Definition 48.2.2. Let $X$ be a locally Noetherian scheme. An object $K$ of $D(\mathcal{O}_ X)$ is called a *dualizing complex* if $K$ satisfies the equivalent conditions of Lemma 48.2.1.

Please see remarks made at the beginning of this section.

Lemma 48.2.3. Let $A$ be a Noetherian ring and let $X = \mathop{\mathrm{Spec}}(A)$. Let $K, L$ be objects of $D(A)$. If $K \in D_{\textit{Coh}}(A)$ and $L$ has finite injective dimension, then

\[ R\mathop{\mathcal{H}\! \mathit{om}}\nolimits _{\mathcal{O}_ X}(\widetilde{K}, \widetilde{L}) = \widetilde{R\mathop{\mathrm{Hom}}\nolimits _ A(K, L)} \]

in $D(\mathcal{O}_ X)$.

**Proof.**
We may assume that $L$ is given by a finite complex $I^\bullet $ of injective $A$-modules.
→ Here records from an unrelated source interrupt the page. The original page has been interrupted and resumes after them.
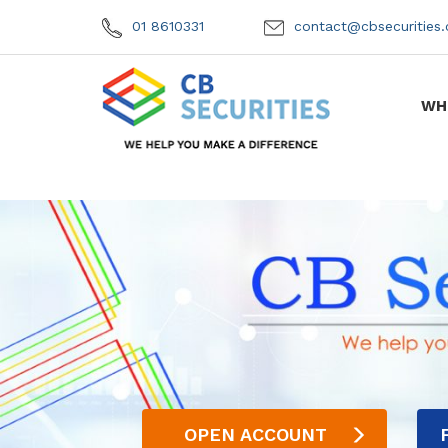
01 8610331
contact@cbsecuritie
WH
OPEN ACCOUNT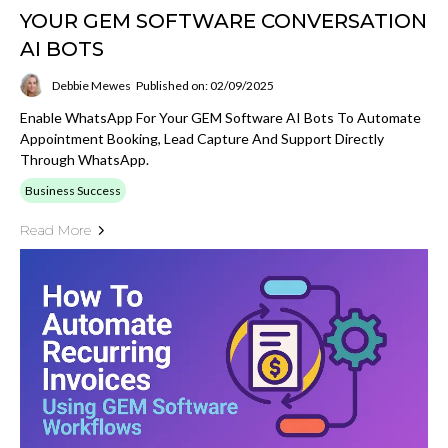
YOUR GEM SOFTWARE CONVERSATION
AI BOTS
Debbie Mewes
Published on: 02/09/2025
Enable WhatsApp For Your GEM Software AI Bots To Automate
Appointment Booking, Lead Capture And Support Directly
Through WhatsApp.
Business Success
Read More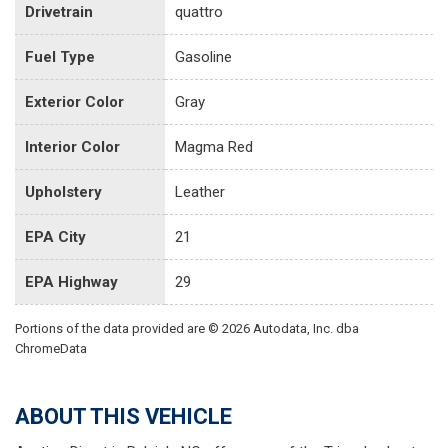
Drivetrain
quattro
Fuel Type
Gasoline
Exterior Color
Gray
Interior Color
Magma Red
Upholstery
Leather
EPA City
21
EPA Highway
29
Portions of the data provided are © 2026 Autodata, Inc. dba
ChromeData
ABOUT THIS VEHICLE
By induction on the length of $I^\bullet $ and compatibility of the constructions with distinguished triangles, we reduce to the case that $L = I[0]$ where $I$ is an injective $A$-module. In this case, Derived Categories of Schemes, Lemma 36.10.8, tells us that the $n$th cohomology sheaf of $R\mathop{\mathcal{H}\! \mathit{om}}\nolimits _{\mathcal{O}_ X}(\widetilde{K}, \widetilde{L})$ is the sheaf associated to the presheaf

\[ D(f) \longmapsto \mathop{\mathrm{Ext}}\nolimits ^ n_{A_ f}(K \otimes _ A A_ f, I \otimes _ A A_ f) \]
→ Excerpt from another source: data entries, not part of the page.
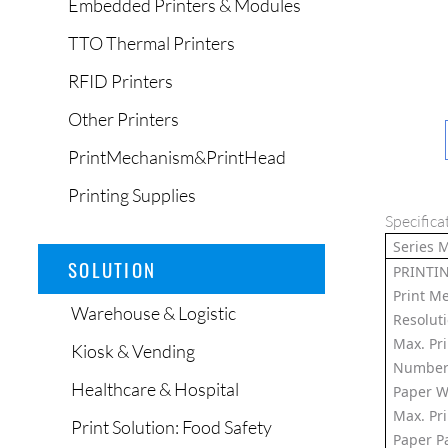
Embedded Printers & Modules
TTO Thermal Printers
RFID Printers
Other Printers
PrintMechanism&PrintHead
Printing Supplies
Specifica
Series 
SOLUTION
PRINTI
Print M
Warehouse & Logistic
Resolut
Max. Pr
Kiosk & Vending
Number 
Healthcare & Hospital
Paper W
Max. Pr
Print Solution: Food Safety
Paper P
Since $A$ is Noetherian, the $A_ f$-module $I \otimes _ A A_ f$ is injective (Dualizing Complexes, Lemma 47.3.8). Hence we see that

\begin{align*} \mathop{\mathrm{Ext}}\nolimits ^ n_{A_ f}(K \otimes _ A A_ f, I \otimes _ A A_ f) & = \mathop{\mathrm{Hom}}\nolimits _{A_ f}(H^{-n}(K \otimes _ A A_ f), I \otimes _ A A_ f) \\ & = \mathop{\mathrm{Hom}}\nolimits _{A_ f}(H^{-n}(K) \otimes _ A A_ f, I \otimes _ A A_ f) \\ & = \mathop{\mathrm{Hom}}\nolimits _ A(H^{-n}(K), I) \otimes _ A A_ f \end{align*}

The last equality because $H^{-n}(K)$ is a finite $A$-module, see Algebra, Lemma 10.10.2. This proves that the canonical map

\[ \widetilde{R\mathop{\mathrm{Hom}}\nolimits _ A(K, L)} \longrightarrow R\mathop{\mathcal{H}\! \mathit{om}}\nolimits _{\mathcal{O}_ X}(\widetilde{K}, \widetilde{L}) \]
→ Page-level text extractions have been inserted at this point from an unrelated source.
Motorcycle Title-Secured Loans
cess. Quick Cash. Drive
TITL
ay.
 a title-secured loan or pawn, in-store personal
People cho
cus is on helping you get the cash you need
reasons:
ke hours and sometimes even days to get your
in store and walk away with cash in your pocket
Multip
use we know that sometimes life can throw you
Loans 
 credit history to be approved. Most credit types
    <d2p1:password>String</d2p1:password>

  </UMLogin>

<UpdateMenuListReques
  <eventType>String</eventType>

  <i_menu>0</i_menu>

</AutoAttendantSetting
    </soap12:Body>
is a quasi-isomorphism in this case and the proof is done.
$\square$

Lemma 48.2.4. Let $X$ be a Noetherian scheme. Let $K, L, M \in D_\mathit{QCoh}(\mathcal{O}_ X)$. Then the map

\[ R\mathop{\mathcal{H}\! \mathit{om}}\nolimits (L, M) \otimes _{\mathcal{O}_ X}^\mathbf {L} K \longrightarrow R\mathop{\mathcal{H}\! \mathit{om}}\nolimits (R\mathop{\mathcal{H}\! \mathit{om}}\nolimits (K, L), M) \]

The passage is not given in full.